Data excerpts:
<<<<

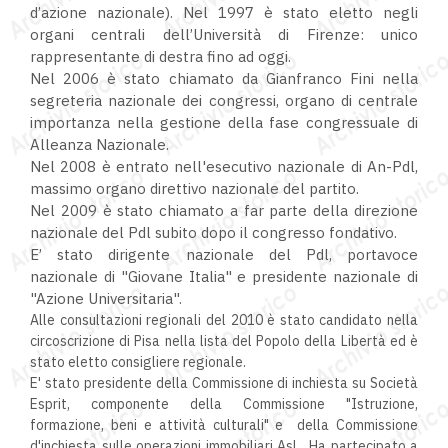
d’azione nazionale). Nel 1997 è stato eletto negli
organi centrali dell’Università di Firenze: unico
rappresentante di destra fino ad oggi.
Nel 2006 è stato chiamato da Gianfranco Fini nella
segreteria nazionale dei congressi, organo di centrale
importanza nella gestione della fase congressuale di
Alleanza Nazionale.
Nel 2008 è entrato nell'esecutivo nazionale di An-Pdl,
massimo organo direttivo nazionale del partito.
Nel 2009 è stato chiamato a far parte della direzione
nazionale del Pdl subito dopo il congresso fondativo.
E’ stato dirigente nazionale del Pdl, portavoce
nazionale di "Giovane Italia" e presidente nazionale di
"Azione Universitaria".
Alle consultazioni regionali del 2010 è stato candidato nella
circoscrizione di Pisa nella lista del Popolo della Libertà ed è
stato eletto consigliere regionale.
E' stato presidente della Commissione di inchiesta su Società
Esprit, componente della Commissione "Istruzione,
formazione, beni e attività culturali" e della Commissione
d'inchiesta sulle operazioni immobiliari Asl . Ha partecipato a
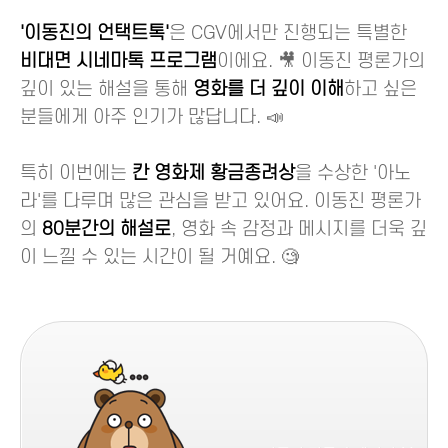
'이동진의 언택트톡'
은 CGV에서만 진행되는 특별한
비대면 시네마톡 프로그램
이에요. 🎥 이동진 평론가의
깊이 있는 해설을 통해
영화를 더 깊이 이해
하고 싶은
분들에게 아주 인기가 많답니다. 📣
특히 이번에는
칸 영화제 황금종려상
을 수상한 '아노
라'를 다루며 많은 관심을 받고 있어요. 이동진 평론가
의
80분간의 해설로
, 영화 속 감정과 메시지를 더욱 깊
이 느낄 수 있는 시간이 될 거예요. 🧐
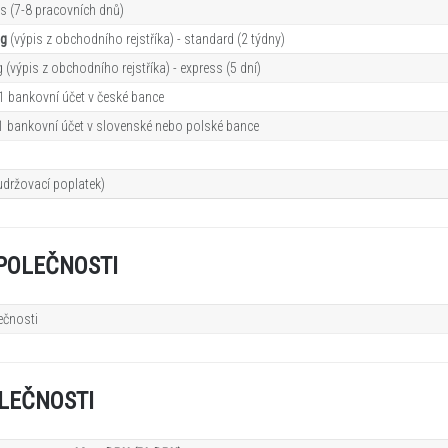
s (7-8 pracovních dn
ů
)
ng
(výpis z obchodního rejstříka) - standard (2 týdny)
 (výpis z obchodního rejstříka) - express (5 dní)
 1 bankovní účet v české bance
 1 bankovní účet v slovenské nebo polské bance
udržovací poplatek)
POLEČNOSTI
ečnosti
ů
LEČNOSTI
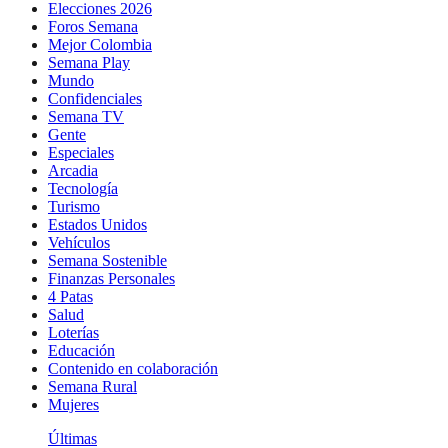
Elecciones 2026
Foros Semana
Mejor Colombia
Semana Play
Mundo
Confidenciales
Semana TV
Gente
Especiales
Arcadia
Tecnología
Turismo
Estados Unidos
Vehículos
Semana Sostenible
Finanzas Personales
4 Patas
Salud
Loterías
Educación
Contenido en colaboración
Semana Rural
Mujeres
Últimas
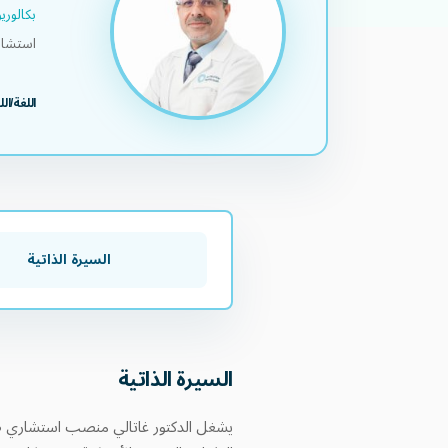
بكالور
استشا
اللغة/ال
السيرة الذاتية
السيرة الذاتية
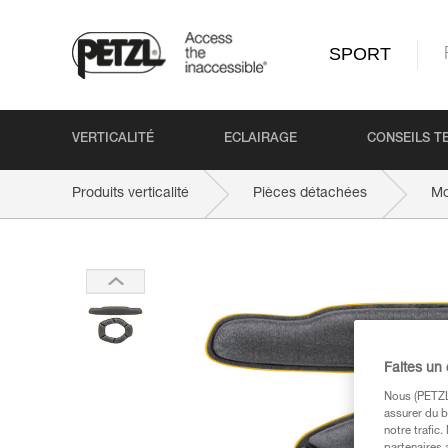
SPORT
VERTICALITÉ
ECLAIRAGE
CONSEILS T
Produits verticalité
Pièces détachées
Mo
Faites un
Nous (PETZL 
assurer du b
notre trafic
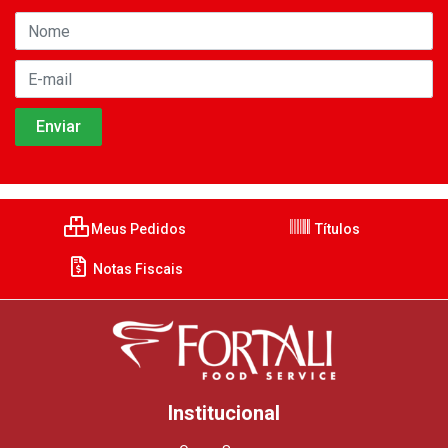
Meus Pedidos
Títulos
Notas Fiscais
Institucional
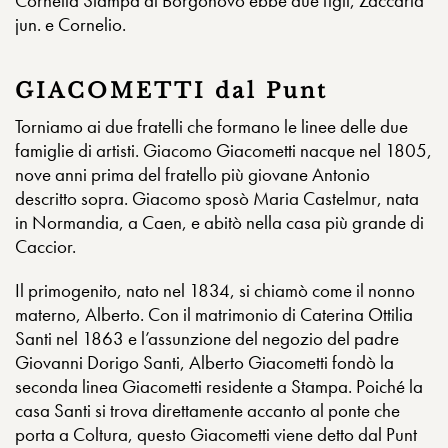
Cornelia Stampa di Borgonovo ebbe due figli, Zaccaria
jun. e Cornelio.
GIACOMETTI dal Punt
Torniamo ai due fratelli che formano le linee delle due
famiglie di artisti. Giacomo Giacometti nacque nel 1805,
nove anni prima del fratello più giovane Antonio
descritto sopra. Giacomo sposò Maria Castelmur, nata
in Normandia, a Caen, e abitò nella casa più grande di
Caccior.
Il primogenito, nato nel 1834, si chiamò come il nonno
materno, Alberto. Con il matrimonio di Caterina Ottilia
Santi nel 1863 e l’assunzione del negozio del padre
Giovanni Dorigo Santi, Alberto Giacometti fondò la
seconda linea Giacometti residente a Stampa. Poiché la
casa Santi si trova direttamente accanto al ponte che
porta a Coltura, questo Giacometti viene detto dal Punt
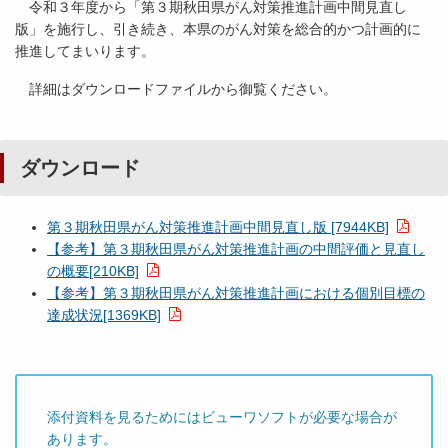
令和３年度から「第３期秋田県がん対策推進計画中間見直し
版」を施行し、引き続き、本県のがん対策を総合的かつ計画的に
推進してまいります。
詳細はダウンロードファイルから御覧ください。
ダウンロード
第３期秋田県がん対策推進計画中間見直し版 [7944KB]
【参考】第３期秋田県がん対策推進計画の中間評価と見直し
の概要[210KB]
【参考】第３期秋田県がん対策推進計画における個別目標の
達成状況[1369KB]
添付資料を見るためにはビューワソフトが必要な場合が
あります。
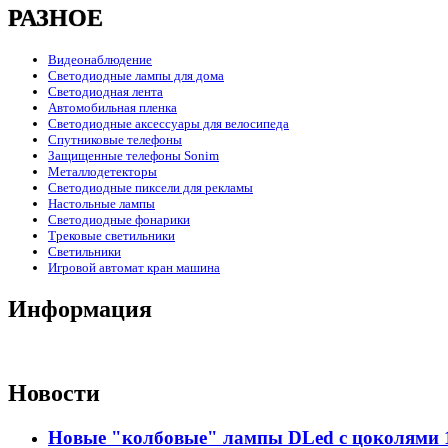
РАЗНОЕ
Видеонаблюдение
Светодиодные лампы для дома
Светодиодная лента
Автомобильная пленка
Светодиодные аксессуары для велосипеда
Спутниковые телефоны
Защищенные телефоны Sonim
Металлодетекторы
Светодиодные пиксели для рекламы
Настольные лампы
Светодиодные фонарики
Трековые светильники
Светильники
Игровой автомат кран машина
Информация
Новости
Новые "колбовые" лампы DLed с цоколями 11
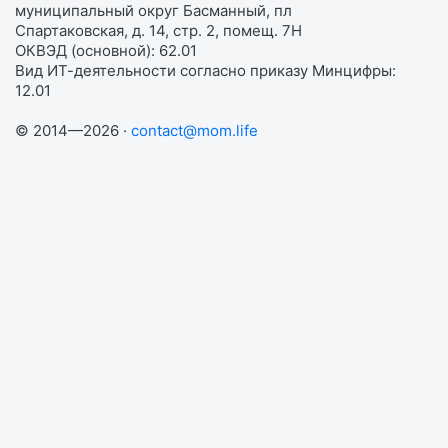
муниципальный округ Басманный, пл
Спартаковская, д. 14, стр. 2, помещ. 7Н
ОКВЭД (основной): 62.01
Вид ИТ-деятельности согласно приказу Минцифры:
12.01
© 2014—2026 ·
contact@mom.life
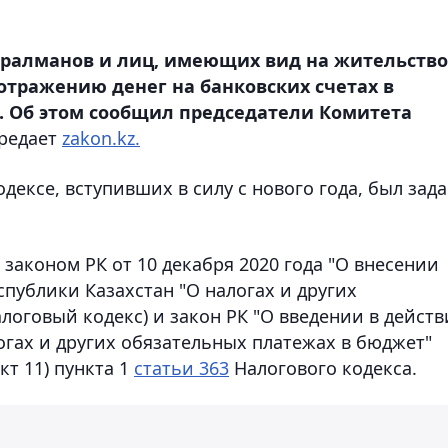
, оралманов и лиц, имеющих вид на жительство
 отражению денег на банковских счетах в
0. Об этом сообщил председатели Комитета
редает
zakon.kz.
дексе, вступивших в силу с нового года, был зад
, законом РК от 10 декабря 2020 года "О внесении
публики Казахстан "О налогах и других
логовый кодекс) и закон РК "О введении в действ
огах и других обязательных платежах в бюджет"
кт 11) пункта 1
статьи 363
Налогового кодекса.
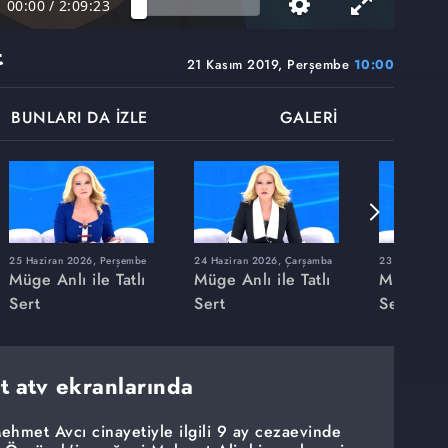
00:00
/
2:09:23
t
21 Kasım 2019, Perşembe
10:00
BUNLARI DA İZLE
GALERİ
25 Haziran 2026, Perşembe
24 Haziran 2026, Çarşamba
23 Haziran 20
Müge Anlı ile Tatlı
Müge Anlı ile Tatlı
Müge Anlı
Sert
Sert
Sert
rt atv ekranlarında
ehmet Avcı cinayetiyle ilgili 9 ay cezaevinde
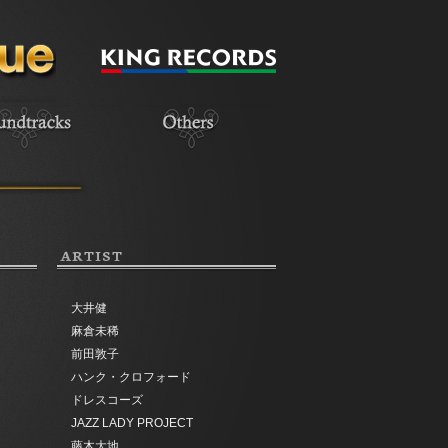
ARTIST
大井健
麻倉未稀
前田敦子
ハンク・クロフォード
ドレスコーズ
JAZZ LADY PROJECT
藤木大地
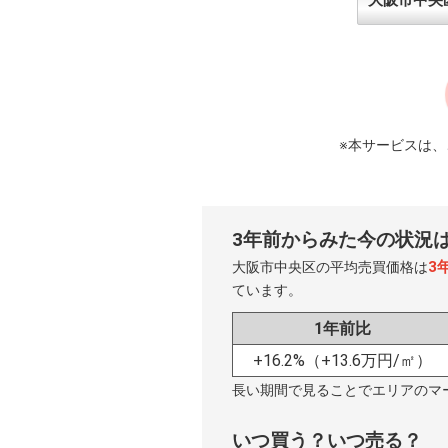
※本サービスは
3年前からみた今の状況
3
大阪市中央区の平均売買価格は
ています。
1年前比
+16.2%
（+13.6万円/㎡）
長い期間で見ることでエリアのマ
いつ買う？いつ売る？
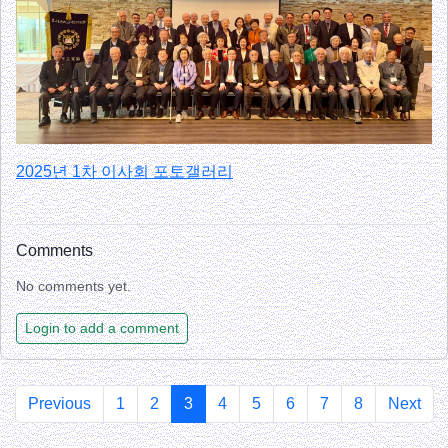
2025년 1차 이사회 포토갤러리
Comments
No comments yet.
Login to add a comment
Previous
1
2
3
4
5
6
7
8
Next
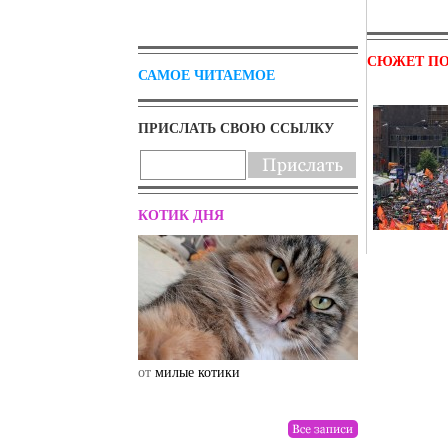
СЮЖЕТ ПО
САМОЕ ЧИТАЕМОЕ
ПРИСЛАТЬ СВОЮ ССЫЛКУ
КОТИК ДНЯ
от
милые котики
от
drunktwi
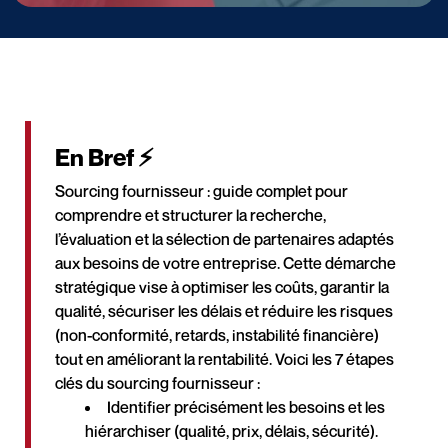
En Bref ⚡
Sourcing fournisseur : guide complet pour
comprendre et structurer la recherche,
l’évaluation et la sélection de partenaires adaptés
aux besoins de votre entreprise. Cette démarche
stratégique vise à optimiser les coûts, garantir la
qualité, sécuriser les délais et réduire les risques
(non-conformité, retards, instabilité financière)
tout en améliorant la rentabilité. Voici les 7 étapes
clés du sourcing fournisseur :
Identifier précisément les besoins et les
hiérarchiser (qualité, prix, délais, sécurité).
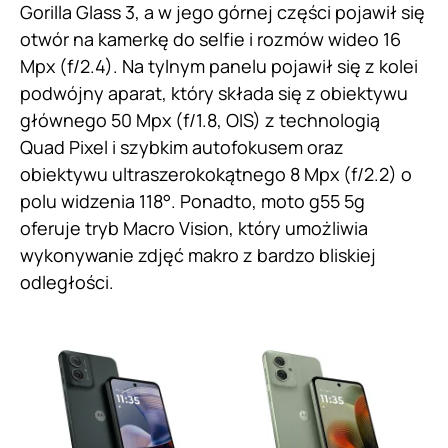
Gorilla Glass 3, a w jego górnej części pojawił się
otwór na kamerkę do selfie i rozmów wideo 16
Mpx (f/2.4). Na tylnym panelu pojawił się z kolei
podwójny aparat, który składa się z obiektywu
głównego 50 Mpx (f/1.8, OIS) z technologią
Quad Pixel i szybkim autofokusem oraz
obiektywu ultraszerokokątnego 8 Mpx (f/2.2) o
polu widzenia 118°. Ponadto, moto g55 5g
oferuje tryb Macro Vision, który umożliwia
wykonywanie zdjęć makro z bardzo bliskiej
odległości.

>>>>

> EXERCISE AIM
The copy should hold exactly the lines above from the one with "長い期間で見ることでエリアのマ" through the one with "Sourcing fournisseur : guide complet pour", both ends counted, and no pictures at all.

> TASK OUTPUT
長い期間で見ることでエリアのマ
いつ買う？いつ売る？
2025년 1차 이사회 포토갤러리
Comments
No comments yet.
Login to add a comment
Previous
1
2
3
4
5
6
7
8
Next
СЮЖЕТ ПО
САМОЕ ЧИТАЕМОЕ
ПРИСЛАТЬ СВОЮ ССЫЛКУ
КОТИК ДНЯ
от
милые котики
от
drunktwi
En Bref ⚡
Sourcing fournisseur : guide complet pour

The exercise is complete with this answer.